Top of SOURCE MATERIAL

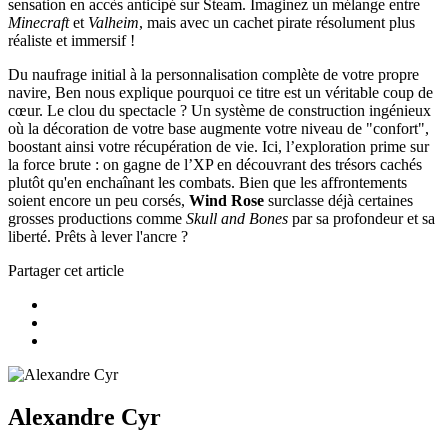
sensation en accès anticipé sur Steam. Imaginez un mélange entre
Minecraft
et
Valheim
, mais avec un cachet pirate résolument plus
réaliste et immersif !
Du naufrage initial à la personnalisation complète de votre propre
navire, Ben nous explique pourquoi ce titre est un véritable coup de
cœur. Le clou du spectacle ? Un système de construction ingénieux
où la décoration de votre base augmente votre niveau de "confort",
boostant ainsi votre récupération de vie. Ici, l’exploration prime sur
la force brute : on gagne de l’XP en découvrant des trésors cachés
plutôt qu'en enchaînant les combats. Bien que les affrontements
soient encore un peu corsés,
Wind Rose
surclasse déjà certaines
grosses productions comme
Skull and Bones
par sa profondeur et sa
liberté. Prêts à lever l'ancre ?
Partager cet article
Alexandre Cyr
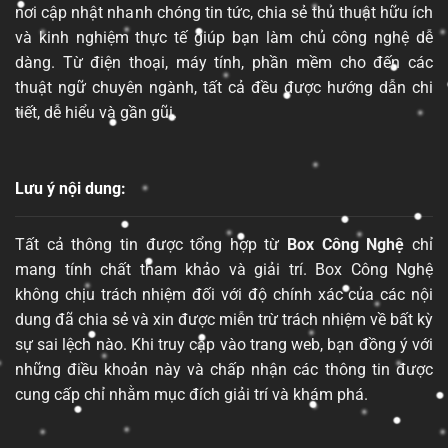
nơi cập nhật nhanh chóng tin tức, chia sẻ thủ thuật hữu ích
và kinh nghiệm thực tế giúp bạn làm chủ công nghệ dễ
dàng. Từ điện thoại, máy tính, phần mềm cho đến các
thuật ngữ chuyên ngành, tất cả đều được hướng dẫn chi
tiết, dễ hiểu và gần gũi.
Lưu ý nội dung:
Tất cả thông tin được tổng hợp từ
Box Công Nghệ
chỉ
mang tính chất tham khảo và giải trí. Box Công Nghệ
không chịu trách nhiệm đối với độ chính xác của các nội
dung đã chia sẻ và xin được miễn trừ trách nhiệm về bất kỳ
sự sai lệch nào. Khi truy cập vào trang web, bạn đồng ý với
những điều khoản này và chấp nhận các thông tin được
cung cấp chỉ nhằm mục đích giải trí và khám phá.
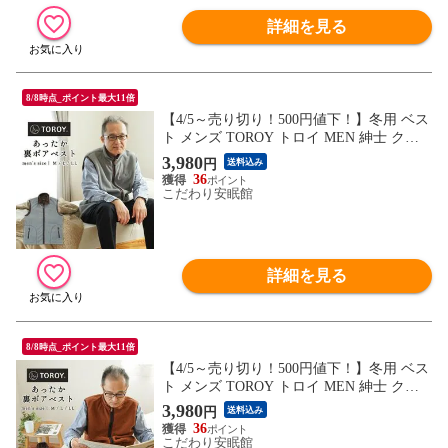
詳細を見る
8/8時点_ポイント最大11倍
【4/5～売り切り！500円値下！】冬用 ベス
ト メンズ TOROY トロイ MEN 紳士 クリ
スマス あったか 裏ボア フリース コーデュ
3,980
円
送料込み
ロイ調 起毛 秋 冬 部屋着 ルームウェア 上
36
着 アウター 袖なし 襟付き 前開きファスナ
こだわり安眠館
ー ポケット ブラン（グレー Ｍサイズ）
【AL-26561RHGYM】
詳細を見る
8/8時点_ポイント最大11倍
【4/5～売り切り！500円値下！】冬用 ベス
ト メンズ TOROY トロイ MEN 紳士 クリ
スマス あったか 裏ボア フリース コーデュ
3,980
円
送料込み
ロイ調 起毛 秋 冬 部屋着 ルームウェア 上
36
着 アウター 袖なし 襟付き 前開きファスナ
こだわり安眠館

Bottom of SOURCE MATERIAL

**YOUR ASSIGNMENT**
Produce an exact copy of the records above, leaving out the pictures.

**RESPONSE TO THIS TASK**
sensation en accès anticipé sur Steam. Imaginez un mélange entre
Minecraft
et
Valheim
, mais avec un cachet pirate résolument plus
réaliste et immersif !
Du naufrage initial à la personnalisation complète de votre propre
navire, Ben nous explique pourquoi ce titre est un véritable coup de
cœur. Le clou du spectacle ? Un système de construction ingénieux
où la décoration de votre base augmente votre niveau de "confort",
boostant ainsi votre récupération de vie. Ici, l’exploration prime sur
la force brute : on gagne de l’XP en découvrant des trésors cachés
plutôt qu'en enchaînant les combats. Bien que les affrontements
soient encore un peu corsés,
Wind Rose
surclasse déjà certaines
grosses productions comme
Skull and Bones
par sa profondeur et sa
liberté. Prêts à lever l'ancre ?
Partager cet article
Alexandre Cyr
nơi cập nhật nhanh chóng tin tức, chia sẻ thủ thuật hữu ích
và kinh nghiệm thực tế giúp bạn làm chủ công nghệ dễ
dàng. Từ điện thoại, máy tính, phần mềm cho đến các
thuật ngữ chuyên ngành, tất cả đều được hướng dẫn chi
tiết, dễ hiểu và gần gũi.
Lưu ý nội dung:
Tất cả thông tin được tổng hợp từ
Box Công Nghệ
chỉ
mang tính chất tham khảo và giải trí. Box Công Nghệ
không chịu trách nhiệm đối với độ chính xác của các nội
dung đã chia sẻ và xin được miễn trừ trách nhiệm về bất kỳ
sự sai lệch nào. Khi truy cập vào trang web, bạn đồng ý với
những điều khoản này và chấp nhận các thông tin được
cung cấp chỉ nhằm mục đích giải trí và khám phá.
詳細を見る
8/8時点_ポイント最大11倍
【4/5～売り切り！500円値下！】冬用 ベス
ト メンズ TOROY トロイ MEN 紳士 クリ
スマス あったか 裏ボア フリース コーデュ
3,980
円
送料込み
ロイ調 起毛 秋 冬 部屋着 ルームウェア 上
36
着 アウター 袖なし 襟付き 前開きファスナ
こだわり安眠館
ー ポケット ブラン（グレー Ｍサイズ）
【AL-26561RHGYM】
詳細を見る
8/8時点_ポイント最大11倍
【4/5～売り切り！500円値下！】冬用 ベス
ト メンズ TOROY トロイ MEN 紳士 クリ
スマス あったか 裏ボア フリース コーデュ
3,980
円
送料込み
ロイ調 起毛 秋 冬 部屋着 ルームウェア 上
36
着 アウター 袖なし 襟付き 前開きファスナ
こだわり安眠館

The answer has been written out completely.